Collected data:
-*-*-

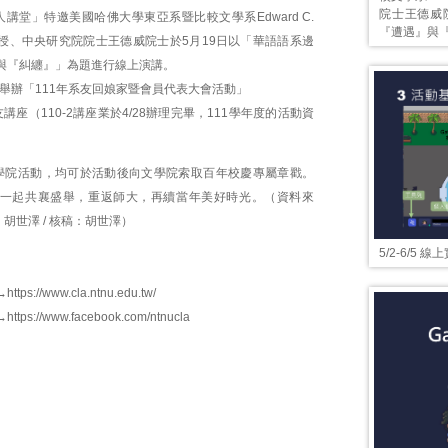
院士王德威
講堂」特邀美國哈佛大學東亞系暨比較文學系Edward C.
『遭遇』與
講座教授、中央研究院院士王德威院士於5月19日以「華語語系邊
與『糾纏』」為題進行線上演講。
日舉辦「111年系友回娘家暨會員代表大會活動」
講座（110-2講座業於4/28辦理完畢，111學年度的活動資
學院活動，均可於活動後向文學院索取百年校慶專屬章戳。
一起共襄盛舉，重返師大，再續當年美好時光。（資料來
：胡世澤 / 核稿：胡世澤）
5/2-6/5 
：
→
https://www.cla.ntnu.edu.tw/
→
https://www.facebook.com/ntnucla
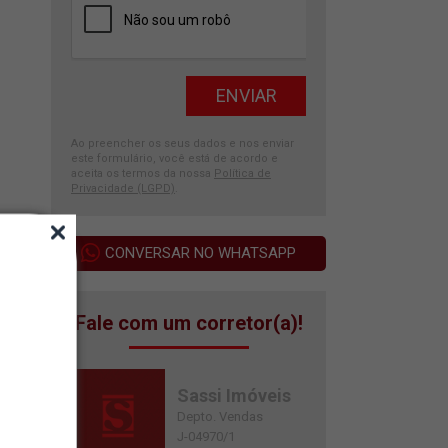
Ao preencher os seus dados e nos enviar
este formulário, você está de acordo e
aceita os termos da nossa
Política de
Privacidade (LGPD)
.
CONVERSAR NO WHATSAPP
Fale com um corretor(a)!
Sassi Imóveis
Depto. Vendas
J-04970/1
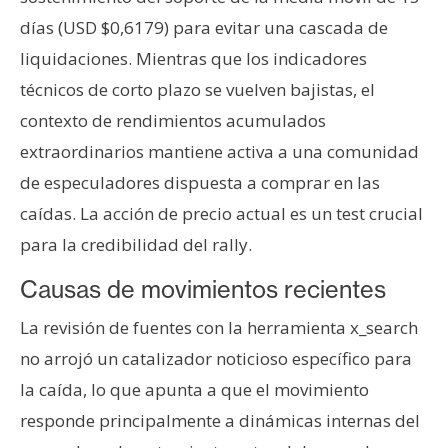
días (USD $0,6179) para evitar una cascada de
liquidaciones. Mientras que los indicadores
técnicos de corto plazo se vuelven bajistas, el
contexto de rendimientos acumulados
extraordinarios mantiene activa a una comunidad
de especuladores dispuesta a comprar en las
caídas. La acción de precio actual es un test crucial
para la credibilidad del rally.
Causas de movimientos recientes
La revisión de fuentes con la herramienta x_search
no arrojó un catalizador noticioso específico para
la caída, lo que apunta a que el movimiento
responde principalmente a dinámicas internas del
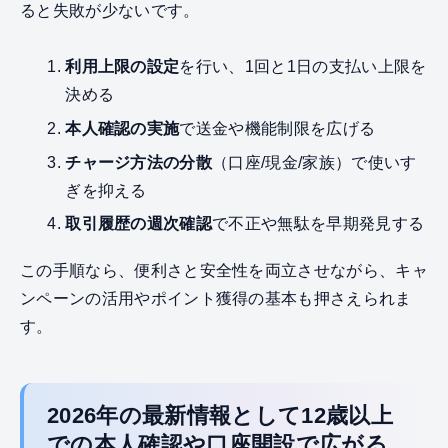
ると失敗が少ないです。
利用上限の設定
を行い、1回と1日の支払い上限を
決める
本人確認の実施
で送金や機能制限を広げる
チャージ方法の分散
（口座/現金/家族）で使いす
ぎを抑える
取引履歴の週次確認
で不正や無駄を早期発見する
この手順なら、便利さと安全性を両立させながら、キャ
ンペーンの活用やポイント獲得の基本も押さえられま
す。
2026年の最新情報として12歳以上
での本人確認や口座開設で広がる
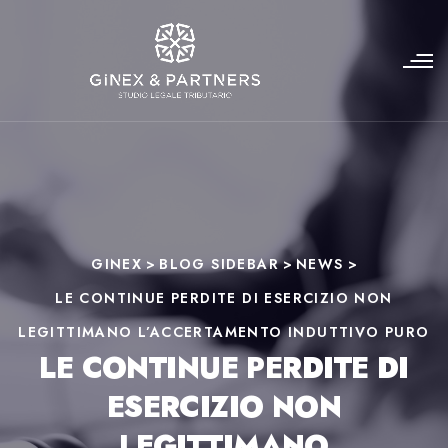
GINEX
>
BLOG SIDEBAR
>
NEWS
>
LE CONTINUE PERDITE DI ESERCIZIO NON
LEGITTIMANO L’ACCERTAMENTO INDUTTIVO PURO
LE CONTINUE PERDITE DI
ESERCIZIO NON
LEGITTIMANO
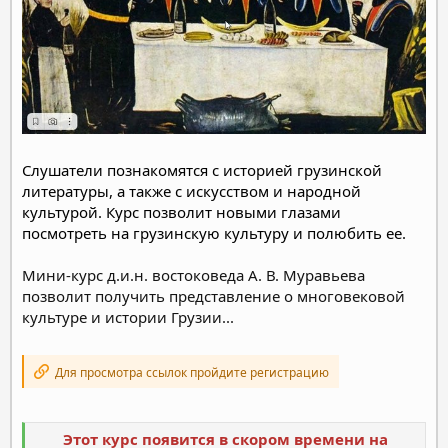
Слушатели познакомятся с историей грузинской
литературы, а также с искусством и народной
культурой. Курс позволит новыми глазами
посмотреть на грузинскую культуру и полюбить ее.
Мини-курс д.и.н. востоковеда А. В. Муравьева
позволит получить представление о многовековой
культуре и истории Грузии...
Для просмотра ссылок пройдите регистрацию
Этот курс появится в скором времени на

-*-*-

Work from the entries above. Set down exactly and only the lines from the line with "での本人確認や口座開設で広がる" to the line with "культурой. Курс позволит новыми глазами", both included, and leave the pictures out.

▸ Answer:
での本人確認や口座開設で広がる
GINEX
>
BLOG SIDEBAR
>
NEWS
>
LE CONTINUE PERDITE DI ESERCIZIO NON
LEGITTIMANO L’ACCERTAMENTO INDUTTIVO PURO
LE CONTINUE PERDITE DI
ESERCIZIO NON
LEGITTIMANO
Слушатели познакомятся с историей грузинской
литературы, а также с искусством и народной
культурой. Курс позволит новыми глазами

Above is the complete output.